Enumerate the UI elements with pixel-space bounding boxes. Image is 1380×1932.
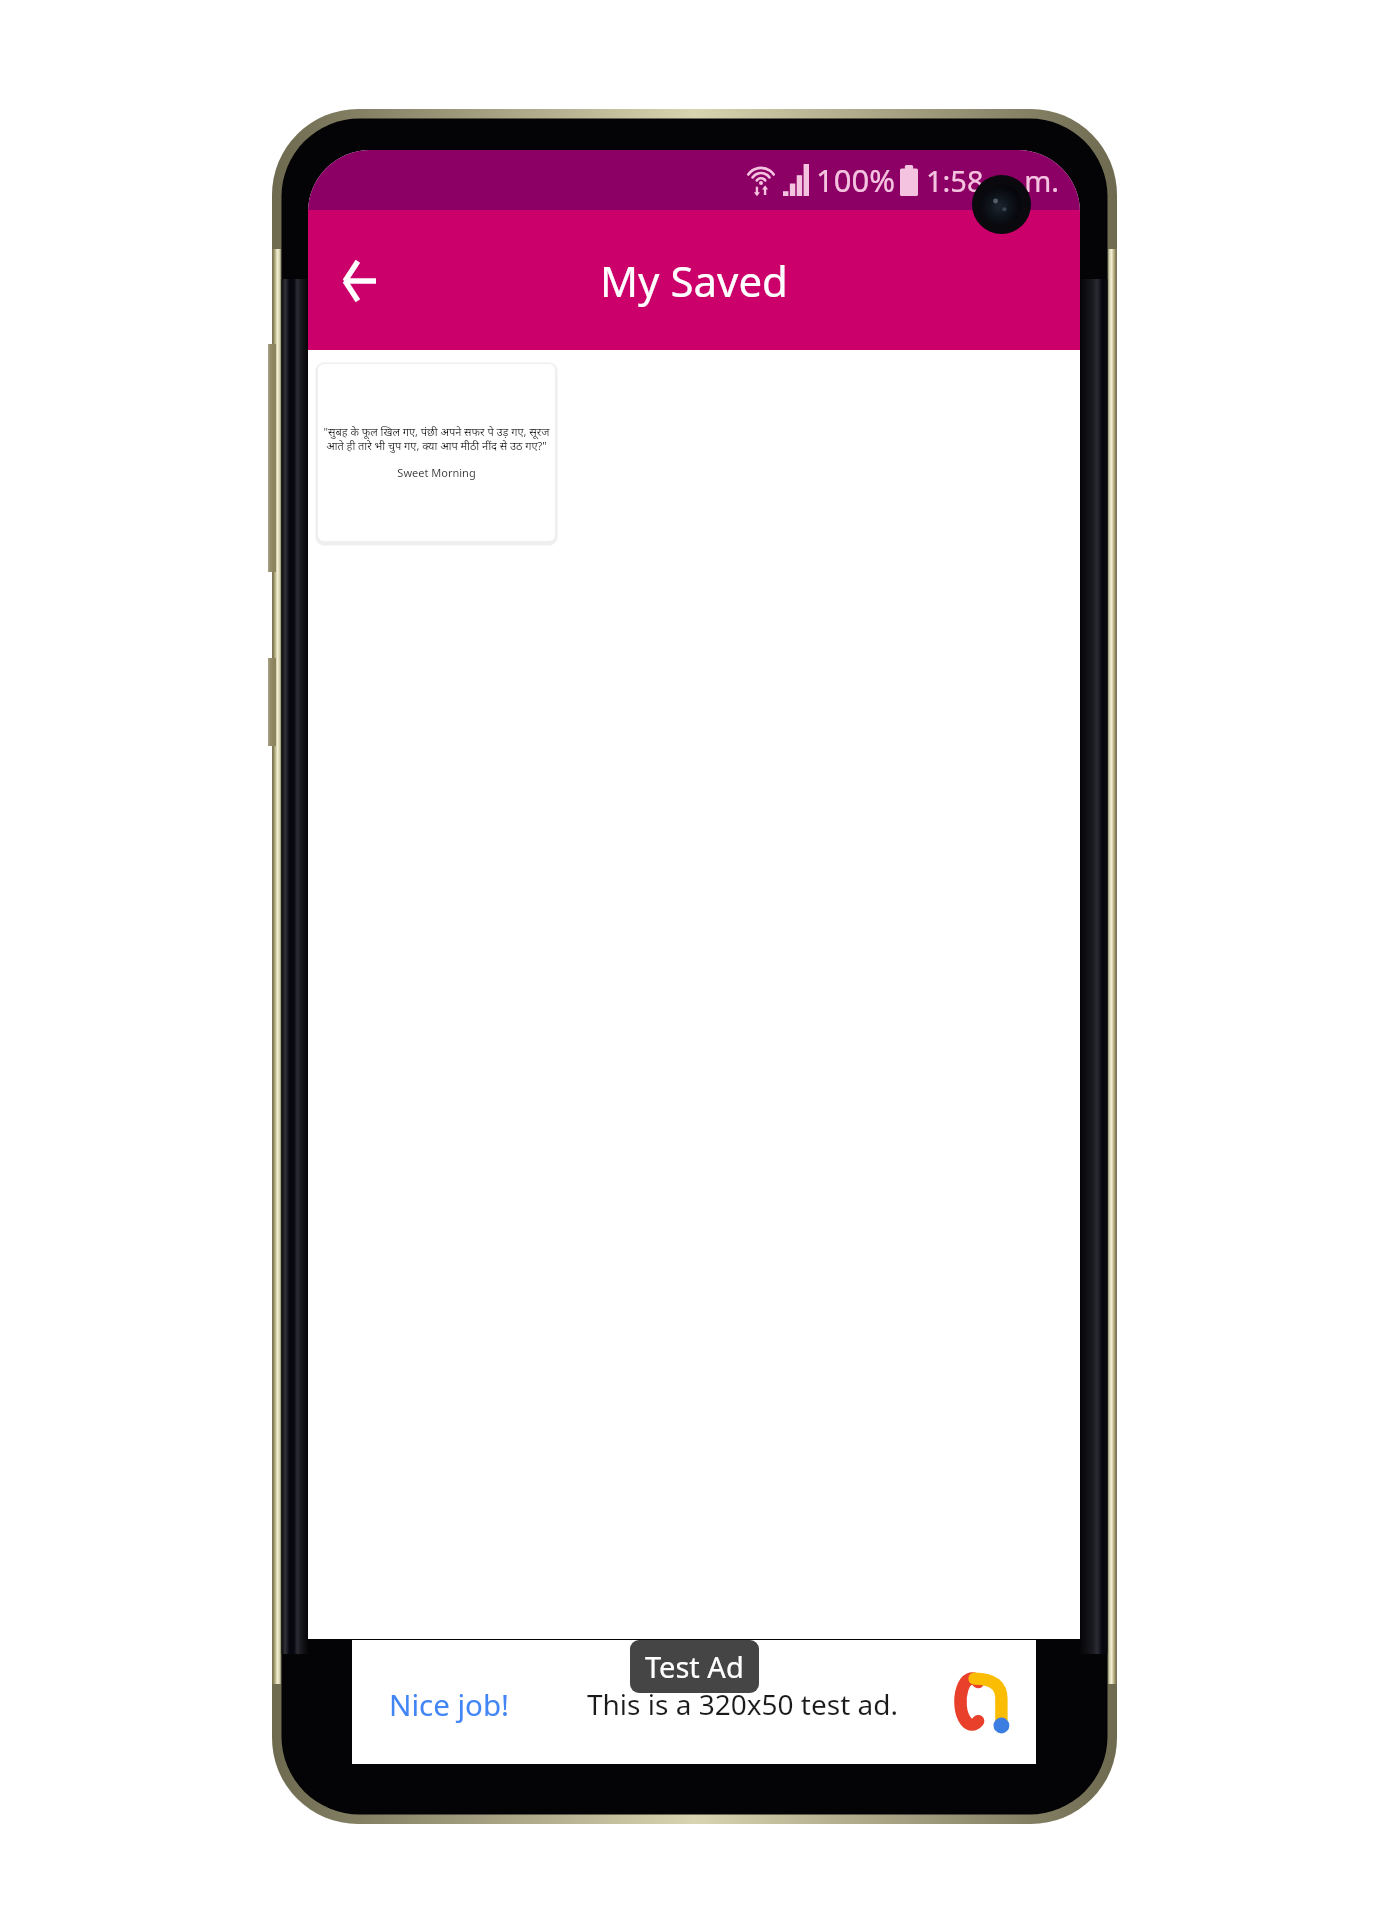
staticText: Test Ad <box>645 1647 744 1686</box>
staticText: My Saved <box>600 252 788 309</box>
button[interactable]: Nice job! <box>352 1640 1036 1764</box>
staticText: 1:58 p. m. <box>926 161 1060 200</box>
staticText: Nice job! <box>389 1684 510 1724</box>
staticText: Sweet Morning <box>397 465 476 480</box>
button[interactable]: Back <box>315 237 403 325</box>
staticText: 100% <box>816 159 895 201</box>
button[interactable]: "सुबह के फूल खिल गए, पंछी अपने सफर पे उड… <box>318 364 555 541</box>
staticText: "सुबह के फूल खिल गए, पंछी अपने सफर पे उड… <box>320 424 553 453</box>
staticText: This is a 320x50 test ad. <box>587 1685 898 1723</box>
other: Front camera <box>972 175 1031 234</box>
---+---
### Task to carry out
Without the pictures, write out the listing exactly as it appears above.

### Problem solution
Enumerate the UI elements with pixel-space bounding boxes. Image is 1380×1932.
staticText: Test Ad <box>645 1647 744 1686</box>
staticText: My Saved <box>600 252 788 309</box>
button[interactable]: Nice job! <box>352 1640 1036 1764</box>
staticText: 1:58 p. m. <box>926 161 1060 200</box>
staticText: Nice job! <box>389 1684 510 1724</box>
staticText: Sweet Morning <box>397 465 476 480</box>
button[interactable]: Back <box>315 237 403 325</box>
staticText: 100% <box>816 159 895 201</box>
button[interactable]: "सुबह के फूल खिल गए, पंछी अपने सफर पे उड… <box>318 364 555 541</box>
staticText: "सुबह के फूल खिल गए, पंछी अपने सफर पे उड… <box>320 424 553 453</box>
staticText: This is a 320x50 test ad. <box>587 1685 898 1723</box>
other: Front camera <box>972 175 1031 234</box>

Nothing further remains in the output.